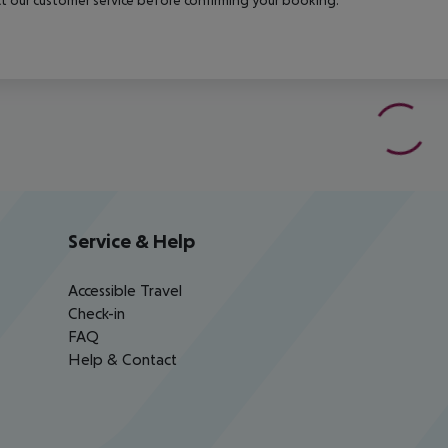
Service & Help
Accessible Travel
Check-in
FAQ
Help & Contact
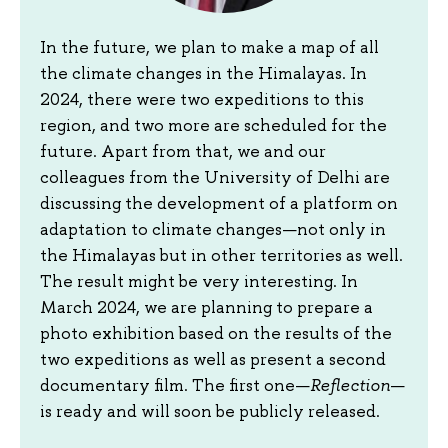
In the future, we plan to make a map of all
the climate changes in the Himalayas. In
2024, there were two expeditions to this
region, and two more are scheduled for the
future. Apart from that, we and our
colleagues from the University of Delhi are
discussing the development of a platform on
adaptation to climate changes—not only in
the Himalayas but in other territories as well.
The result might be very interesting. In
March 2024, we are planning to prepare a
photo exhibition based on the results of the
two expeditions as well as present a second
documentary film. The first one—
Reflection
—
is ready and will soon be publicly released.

...

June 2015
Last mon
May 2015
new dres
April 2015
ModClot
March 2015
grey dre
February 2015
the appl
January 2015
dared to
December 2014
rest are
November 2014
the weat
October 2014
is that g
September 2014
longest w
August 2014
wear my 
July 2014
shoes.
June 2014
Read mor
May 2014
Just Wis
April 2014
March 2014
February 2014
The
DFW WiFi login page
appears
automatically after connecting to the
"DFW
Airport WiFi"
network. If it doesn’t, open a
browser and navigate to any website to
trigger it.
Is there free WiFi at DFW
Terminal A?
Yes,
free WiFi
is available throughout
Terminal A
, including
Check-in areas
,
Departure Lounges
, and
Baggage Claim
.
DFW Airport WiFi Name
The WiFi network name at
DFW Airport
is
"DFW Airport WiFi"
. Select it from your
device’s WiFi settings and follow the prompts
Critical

...

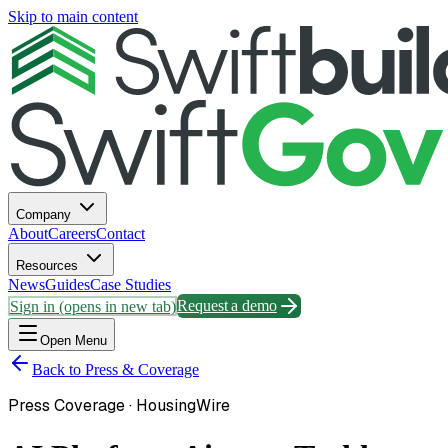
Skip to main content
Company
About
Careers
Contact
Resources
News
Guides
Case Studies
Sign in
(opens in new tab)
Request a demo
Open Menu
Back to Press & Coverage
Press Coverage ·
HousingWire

=== Requirement ===
Each line in the listing above that contains "from" should be copied.

=== Answer for this exercise ===
future. Apart from that, we and our
colleagues from the University of Delhi are
. Select it from your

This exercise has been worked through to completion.